The latest VPP model to emerge is based not on geographic proximity – typically the top consideration – but rather on enterprise ownership of global operations.  Ironically enough, the farther away each facility linked in the VPP, the better!  Companies such as PowerAssure are investigating ways for companies that use large global data center operations, such as Apple and Google, to create enterprise VPPs that span the globe, whereby data centers shut down operations and shift load from the regions of the world in daylight to the nighttime half of the globe, where power is cheaper.  The technology to carry out this level of global energy arbitrage – known as “following the moon” – is nearly here (though some engineers may disagree). “Data centers can modulate their IT loads based on external events, such as the price of power, and in the process, save money and get paid for providing demand response (DR) services,” Peter Maltbaek, vice president of worldwide sales for PowerAssure, told me.

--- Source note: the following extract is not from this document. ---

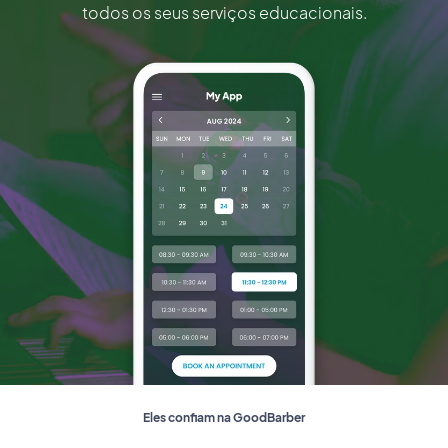
todos os seus serviços educacionais.
Eles confiam na GoodBarber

Changing Models and Mindsets

The U.S. Environmental Protection Agency (EPA) recently revised rules governing limits imposed upon use of diesel generators that should help increase the availability of DR throughout the United States.  The chief challenge for global enterprise VPPs comes on similar regulatory restraints as well as the accounting end of such transactions.  Of course, if large numbers of large energy users employed this strategy, it could wreak havoc with local grid stability instead of enhancing reliability.  How national and regional regulators would respond to such a business model, based largely on financial flows instead of engineering smarts, is unclear.

Another challenge is changing the mindset of data center owners.  “They need 100% availability and are leery of anyone fooling around with their power supply, especially since it is only typically 3% of total costs,” added Maltbaek.

Lawrence Berkeley National Laboratories (LBNL) released a study last year that looked at data centers and their potential for DR.  ABB, which has invested in PowerAssure and has its own Decathlon DCIM VPP offering for data centers, has already installed a 1 megawatt (MW) DC microgrid at a data center in Zurich, Switzerland providing DR through use of its emergency generators; this system is currently being expanded to 10 MW, will later go to 30 MW, and will then be aggregated with three other data centers in the region.

In Germany, meanwhile, Siemens claims that recent regulatory reforms will allow it to boost its supply-side VPP capacity to 3,000 MW by 2018.  Last year, the company announced that it would increase the capacity of its VPP from less than 10 MW to 200 MW by 2015.  The company says that Germany has enough spare capacity on its transmission lines to create VPPs that span the entire country.